WORK INSTRUCTION: In the records below, find the line containing "ension needs to be addressed with"; give it again exactly, along with every line that follows, and nothing else.

DATA FOR THE TASK:
Content starts

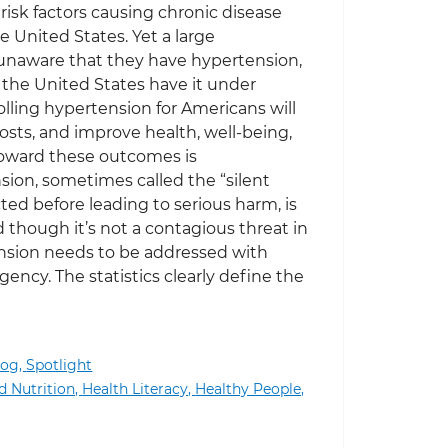
risk factors causing chronic disease
 United States. Yet a large
unaware that they have hypertension,
n the United States have it under
olling hypertension for Americans will
costs, and improve health, well-being,
 toward these outcomes is
ion, sometimes called the “silent
cted before leading to serious harm, is
 though it’s not a contagious threat in
ension needs to be addressed with
ency. The statistics clearly define the
log,
Spotlight
d Nutrition,
Health Literacy,
Healthy People,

Content ends

TASK SOLUTION:
ension needs to be addressed with
ency. The statistics clearly define the
log,
Spotlight
d Nutrition,
Health Literacy,
Healthy People,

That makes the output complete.